/RecsysEDA

Primary LanguageJupyter Notebook

Introduction
The archive contains the dataset for Sharechat RecSys Challenge 2023. The data set consists of records that capture user and ad features (categorical, binary, numerical) and whether a click and/or install was generated by the user. It should be noted that in the case of online advertising, it is possible that a user has viewed an ad and then didn’t click on the ad and directly installed the underlying application. The implication of this behavior is that we have records where there is no click but there is an install.

To generate the training and test data, we considered the ad serving data for 22 consecutive dates. The first 21 days form the basis for training data and the 22nd day data is used to generate test data. From this base data, we created impression records, which implies that an ad was viewed by a user. We annotated this data with two fields, is_clicked and is_install, to denote whether there was a click and install done by the user.
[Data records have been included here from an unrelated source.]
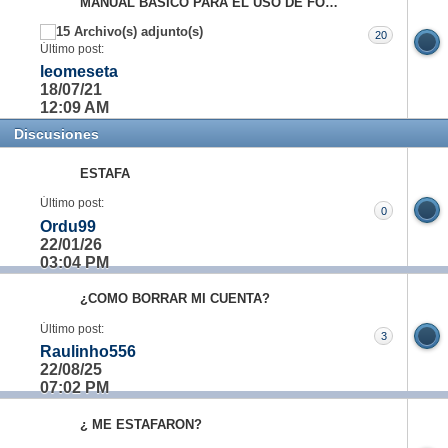
MANUAL BÁSICO PARA EL USO DE FOROBET
20
Último post:
leomeseta
18/07/21
12:09 AM
Discusiones
ESTAFA
Último post:
0
Ordu99
22/01/26
03:04 PM
¿COMO BORRAR MI CUENTA?
Último post:
3
Raulinho556
22/08/25
07:02 PM
¿ ME ESTAFARON?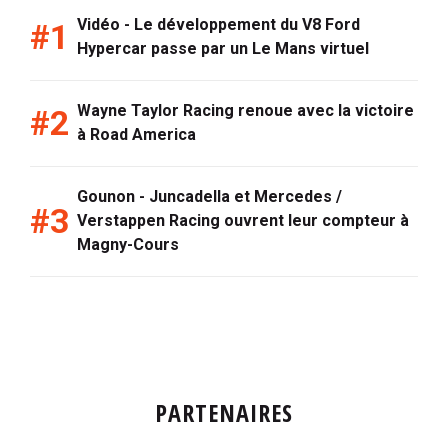
Vidéo - Le développement du V8 Ford
Hypercar passe par un Le Mans virtuel
Wayne Taylor Racing renoue avec la victoire
à Road America
Gounon - Juncadella et Mercedes /
Verstappen Racing ouvrent leur compteur à
Magny-Cours
PARTENAIRES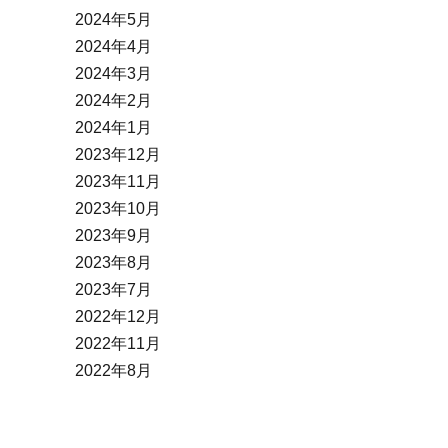
2024年5月
2024年4月
2024年3月
2024年2月
2024年1月
2023年12月
2023年11月
2023年10月
2023年9月
2023年8月
2023年7月
2022年12月
2022年11月
2022年8月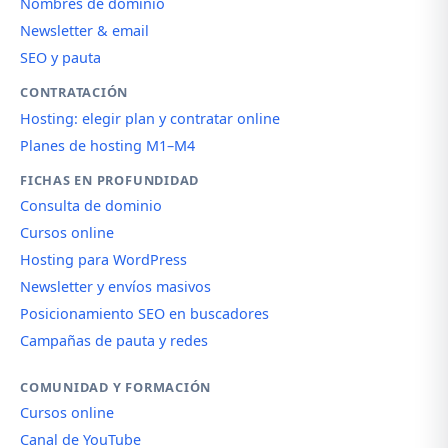
Nombres de dominio
Newsletter & email
SEO y pauta
CONTRATACIÓN
Hosting: elegir plan y contratar online
Planes de hosting M1–M4
FICHAS EN PROFUNDIDAD
Consulta de dominio
Cursos online
Hosting para WordPress
Newsletter y envíos masivos
Posicionamiento SEO en buscadores
Campañas de pauta y redes
COMUNIDAD Y FORMACIÓN
Cursos online
Canal de YouTube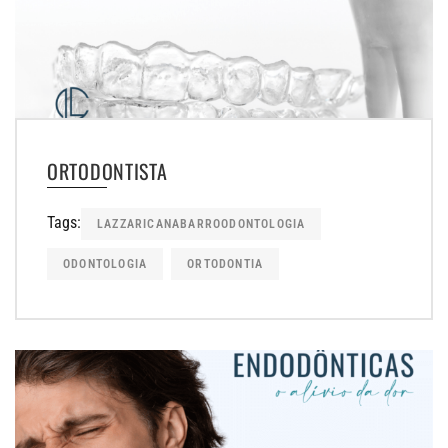
ORTODONTISTA
Tags:
LAZZARICANABARROODONTOLOGIA
ODONTOLOGIA
ORTODONTIA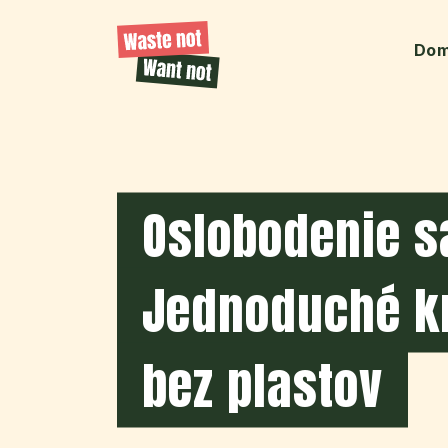
Do
Oslobodenie s
Jednoduché k
bez plastov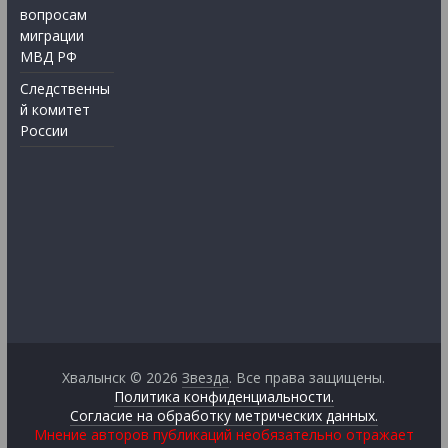
вопросам
миграции
МВД РФ
Следственны
й комитет
России
Хвалынск © 2026
Звезда
. Все права защищены.
Политика конфиденциальности.
Согласие на обработку метрических данных.
Мнение авторов публикаций необязательно отражает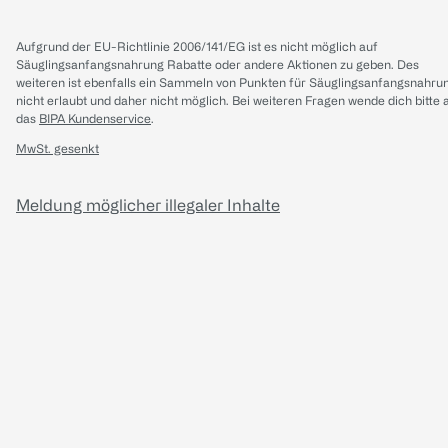
Aufgrund der EU-Richtlinie 2006/141/EG ist es nicht möglich auf
Säuglingsanfangsnahrung Rabatte oder andere Aktionen zu geben. Des
weiteren ist ebenfalls ein Sammeln von Punkten für Säuglingsanfangsnahru
nicht erlaubt und daher nicht möglich.
Bei weiteren Fragen wende dich bitte 
das
BIPA Kundenservice
.
MwSt. gesenkt
Meldung möglicher illegaler Inhalte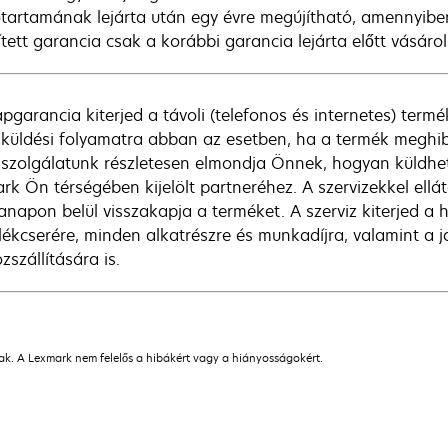
őtartamának lejárta után egy évre megújítható, amennyib
ített garancia csak a korábbi garancia lejárta előtt vásáro
apgarancia kiterjed a távoli (telefonos és internetes) ter
aküldési folyamatra abban az esetben, ha a termék meghib
lszolgálatunk részletesen elmondja Önnek, hogyan küldhe
rk Ön térségében kijelölt partneréhez. A szervizekkel ellá
napon belül visszakapja a terméket. A szerviz kiterjed a he
lékcserére, minden alkatrészre és munkadíjra, valamint a ja
szállítására is.
nak. A Lexmark nem felelős a hibákért vagy a hiányosságokért.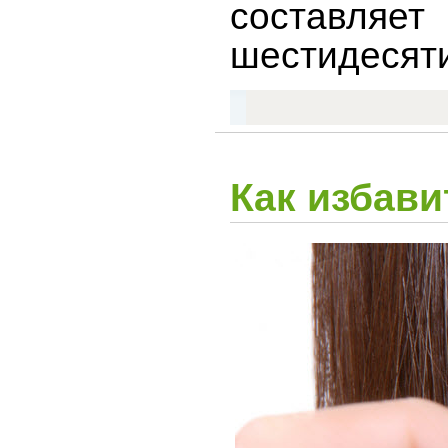
составляе
шестидесяти
Как избави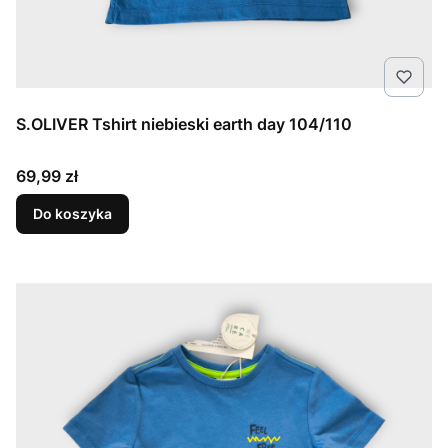
S.OLIVER Tshirt niebieski earth day 104/110
Cena
69,99 zł
Do koszyka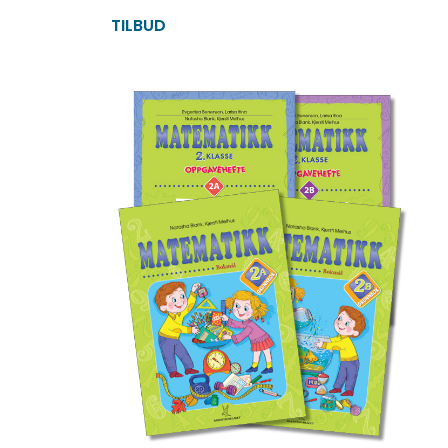
TILBUD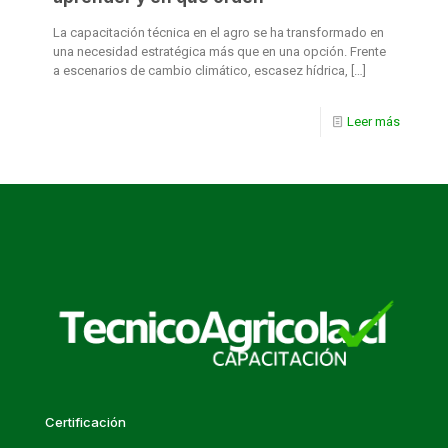
La capacitación técnica en el agro se ha transformado en
una necesidad estratégica más que en una opción. Frente
a escenarios de cambio climático, escasez hídrica,
[…]
Leer más
Certificación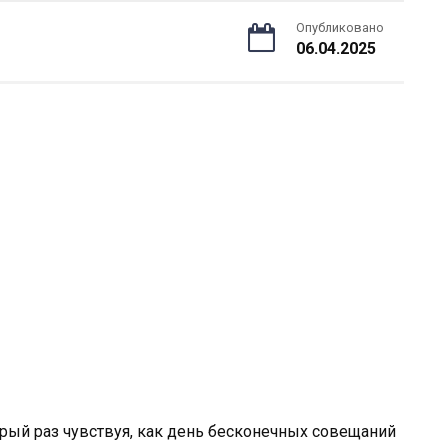
Опубликовано
06.04.2025
орый раз чувствуя, как день бесконечных совещаний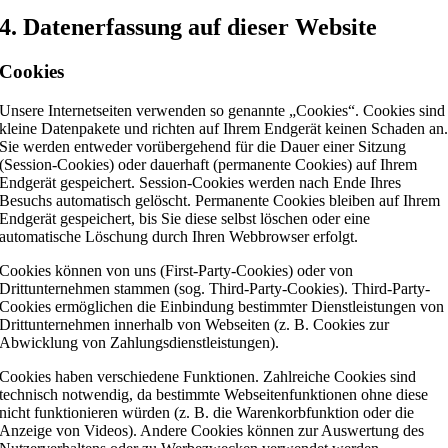
4. Datenerfassung auf dieser Website
Cookies
Unsere Internetseiten verwenden so genannte „Cookies“. Cookies sind
kleine Datenpakete und richten auf Ihrem Endgerät keinen Schaden an
Sie werden entweder vorübergehend für die Dauer einer Sitzung
(Session-Cookies) oder dauerhaft (permanente Cookies) auf Ihrem
Endgerät gespeichert. Session-Cookies werden nach Ende Ihres
Besuchs automatisch gelöscht. Permanente Cookies bleiben auf Ihrem
Endgerät gespeichert, bis Sie diese selbst löschen oder eine
automatische Löschung durch Ihren Webbrowser erfolgt.
Cookies können von uns (First-Party-Cookies) oder von
Drittunternehmen stammen (sog. Third-Party-Cookies). Third-Party-
Cookies ermöglichen die Einbindung bestimmter Dienstleistungen von
Drittunternehmen innerhalb von Webseiten (z. B. Cookies zur
Abwicklung von Zahlungsdienstleistungen).
Cookies haben verschiedene Funktionen. Zahlreiche Cookies sind
technisch notwendig, da bestimmte Webseitenfunktionen ohne diese
nicht funktionieren würden (z. B. die Warenkorbfunktion oder die
Anzeige von Videos). Andere Cookies können zur Auswertung des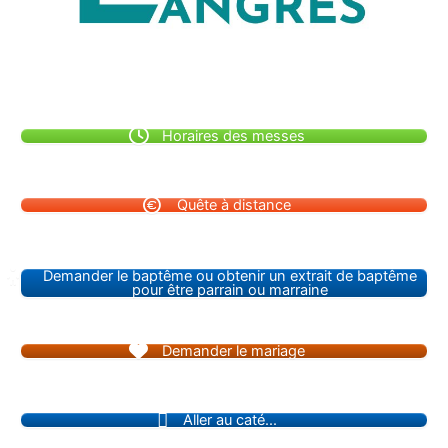
Horaires des messes
Quête à distance
Demander le baptême ou obtenir un extrait de baptême
pour être parrain ou marraine
Demander le mariage
Aller au caté...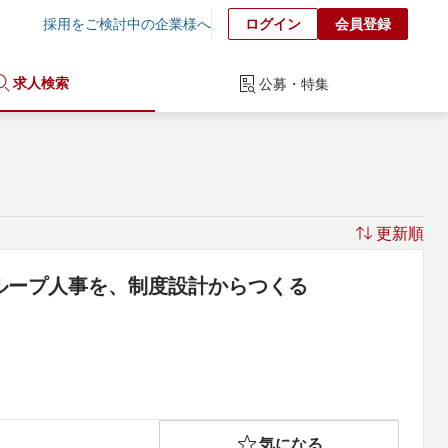
採用をご検討中の企業様へ
ログイン
会員登録
求人検索
公募・特集
更新順
グループ人事を、制度設計からつくる
気になる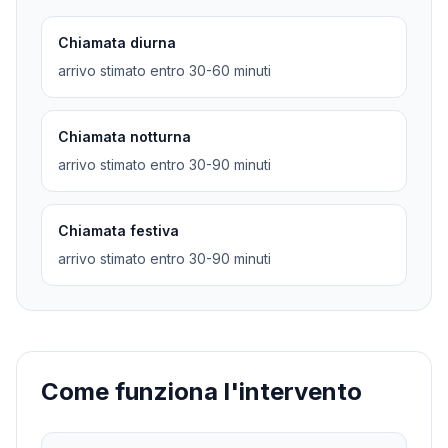
Chiamata diurna
arrivo stimato entro 30-60 minuti
Chiamata notturna
arrivo stimato entro 30-90 minuti
Chiamata festiva
arrivo stimato entro 30-90 minuti
Come funziona l'intervento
We can subdivide the whole data set into four non-overlapping subsets using the values of (is_clicked, is_installed) as follows:
1. (0, 0) corresponds to impressions where there were neither clicks nor installs
2. (1, 0) corresponds to impressions which resulted in a click but no install
3. (0, 1) corresponds to impressions where user didn’t clicked but installed the app
4. (1, 1) corresponds to impressions where the user performed a click followed by an install of the app.

To keep the dataset within manageable size and to safeguard the confidential information around click through rates, conversion (install) rates, we differentially downsamples the records corresponding to four subsets above.

Task
The task of the challenge is to predict is_clicked and is_installed for the records in the test set.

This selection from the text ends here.